Sarcoidosis is diagnosed by clinical and radiological presentation, evidence of non-caseating granulomas on histology, and lack of evidence for other diseases [17]. As a diagnosis of exclusion, other granuloma-forming conditions, including infections (most commonly tuberculosis or fungal disease), occupational or environmental induced granulomas, drug-induced granulomas and other idiopathic granulomatosis should be considered and excluded [13].

Diagnostic work-up in patients with sarcoidosis includes a thorough history and physical examination. If any cutaneous lesions are present, skin biopsy should be performed. Laboratory studies can include a CBC, CMP (to evaluate for renal or liver involvement), ESR and ACE level. Elevated ACE levels are seen in 60% of patients with sarcoidosis and can be used to monitor disease activity.
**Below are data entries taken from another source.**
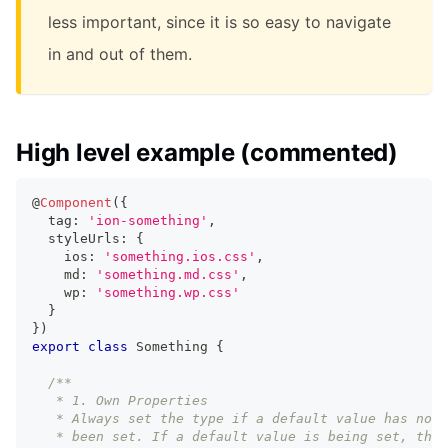
less important, since it is so easy to navigate
in and out of them.
High level example (commented)
@
Component
(
{
  tag
:
'ion-something'
,
  styleUrls
:
{
    ios
:
'something.ios.css'
,
    md
:
'something.md.css'
,
    wp
:
'something.wp.css'
}
}
)
export
class
Something
{
/**
   * 1. Own Properties
   * Always set the type if a default value has not
   * been set. If a default value is being set, then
Internal organ involvement should be screened for with an ophthalmology evaluation, chest X-ray, pulmonary function tests, and EKG. Treatments for sarcoidosis are most commonly employed with oral corticosteroids. Other treatments that can be effective include immunosuppressive agents such as methotrexate, azathioprine, leflunomide, cyclophosphamide, mycophenolate mofetil; TNF-alpha suppressants such as pentoxyfilline, thalidomide, and TNF-alpha inhibitors; and anti-inflammatory antimicrobial agents such as antimalarials and tetracycline derivatives [13].

In our case, ultrasonography also revealed breast abscess. Although not specific, some reported cases suggested MRI as a method of choice for the diagnosis of breast sarcoidosis [18]. As biopsy is a specific method for this diagnosis, pathohistological verification of breast tissue should always be made. The assessment of serum ACE activity, another specific test essential in diagnostics of primary sarcoidosis, also confirmed our findings.

In the differential diagnosis we excluded collagenous disorders by performing an ANA test. This test included antibodies against dsDNA, nRMP/SM, SS-A, SS-B, Scl-70, Jo-1, histones, ribosomal P-proteins, and centromere. All yielded negative results. Furthermore, other chronic granulomatous diseases such as idiopathic granulomatous mastitis, fungal infections and foreign body reactions had to be excluded [7, 19]. Idiopathic granulomatous mastitis is characteristic for the postpartum period, and it is characterized with panlobulitis associated with micro abscesses, ductal damage, and ductal inflammation [19]. No micro abscesses and ductal damage were present in our histopathology findings. Fungal infection was excluded by negative microscopic findings. Biopsy showed no foreign body reaction.

In conclusion, breast sarcoidosis is a rare presentation of this systemic disease, especially as a first clinical manifestation. When changes in the breasts are chronic and present as indeterminate masses, biopsy is required for pathohistological verification and accurate diagnosis. Biopsy in association with high serum levels of ACE confirmed our diagnosis of primary breast sarcoidosis. Because of the prompt diagnosis, early corticosteroid therapy with immunosuppressive could be started. Our patient showed improvement and remission of the disease with excellent 1 year follow-up.

4. Conclusion

Breast sarcoidosis has diverse and nonspecific imaging characteristics. Carcinoma must always be excluded by core needle biopsy. Achieving correct diagnosis is mandatory so that adequate corticosteroid and immunosuppressive therapy can be applied as early as possible. A multidisciplinary approach is of utmost importance in the diagnostic workup.